Next, the authors set the cutoffs for examining player performance at 50 at-bats for hitters and 10 games for pitchers. These minimums are far too low even when stats are normalized for playing time, but the impact is much worse when looking at absolute statistics like total home runs, which the authors do. For pitchers—who I will not examine here—it’s possible to get pitchers who pitched very few innings.
The authors also make a strange choice to break hitters into two classes: power and skilled players. The idea is that we might see different effects on the different styles of play. I don’t agree with this, but that is not the weird part. The way they differentiate power and skilled players is by position played, weird but moderately defensible. The power positions are first base, designated hitters, outfielders, and catchers. The skilled positions are second base, shortstop, and third base. And it becomes clear that the authors are not all that familiar with baseball. Catcher is a “power” position? Third base is a skill position? I suspect that the catcher and shortstop positions produce the least offense of all the positions. Sure, you can point to a power-hitting catcher like Mike Piazza, but you can also point to a punchless first basemen like Doug Mientkiewicz, but in general catcher and first base are at the opposite ends of defensive skill with very different offensive expectations. Center field is also a defensive position that should not be lumped in with the corner positions. This highlights the problem of separating power potential by position. And, it’s not so much that the way that the sample spliced—which don’t like—but the fact that it is being spliced at all makes me suspicious.
The choice of dependent variables is also bit strange. While the authors are mainly looking for changes in power, they pick only a few metrics that measure power: HR, SLG, and HR/AB. The other statistics include AVG, RBI, K, BB, IBB, at-bats, fielding percentage, errors, and steals. I have no problem with AVG. RBI is completely useless since it is largely dependent on teammates. K, BB and IBB are chosen because they correlate with home run hitting. But, performance in this area is also correlated with other things such as plate discipline, and the authors are already looking at home runs. This just adds columns to the regression table, that would have been better-used doing robustness checks on the sample and control variables. I would have liked to have seen isolated power (SLG–AVG), HR/H, OBP, and OPS.

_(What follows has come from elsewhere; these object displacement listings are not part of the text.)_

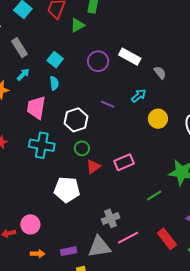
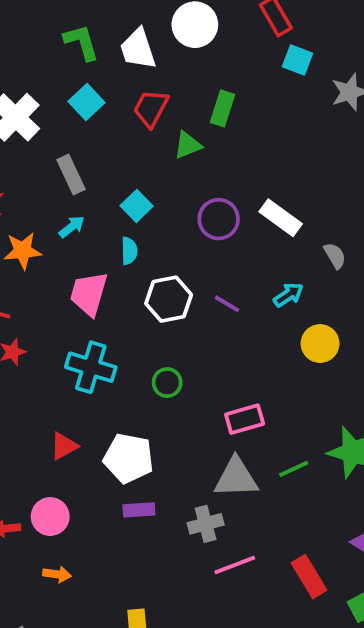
white hexagon: (76, 120) -> (169, 299), moved
red triangle: (93, 167) -> (64, 446), moved
green line: (154, 196) -> (294, 469), moved
gray triangle: (99, 247) -> (236, 478), moved
purple rectangle: (69, 251) -> (139, 510), moved

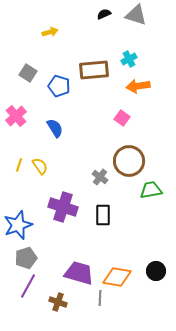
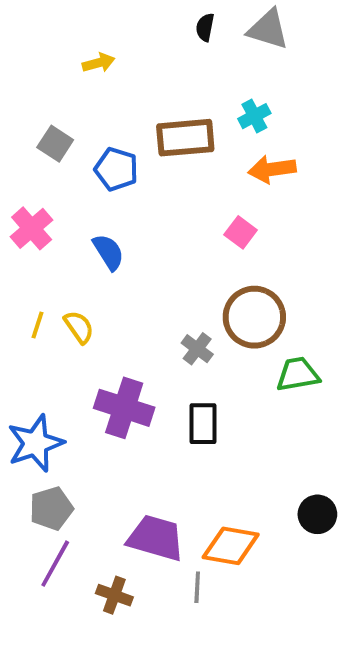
black semicircle: (104, 14) -> (205, 27), turned -56
black circle: (156, 271) -> (317, 514), moved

As for the control variables, many of the choices are not intuitive. The batting average of the division (subtracting out own-team performance), the manager’s lifetime winning percentage, the batting park factor, years of experience (listed as a continuous variable in the text, but reported as a matrix of dummies in the regression tables), year effects, and dummies for each division. Also, the equation is estimated with fixed effects to control for individual player attributes.
I wouldn’t have chosen some of these same variables, but I don’t think they make much difference. However, I am perplexed by the inclusion of manager’s winning percentage and division dummies. I don’t see any obvious potential bias from the quality of the manager. In any event, managerial dummies are probably the better choice. Mangers with players who perform better will have higher winning percentages, so a positive correlation is to be expected, but the causality is difficult to determine. However, this isn’t a huge issue.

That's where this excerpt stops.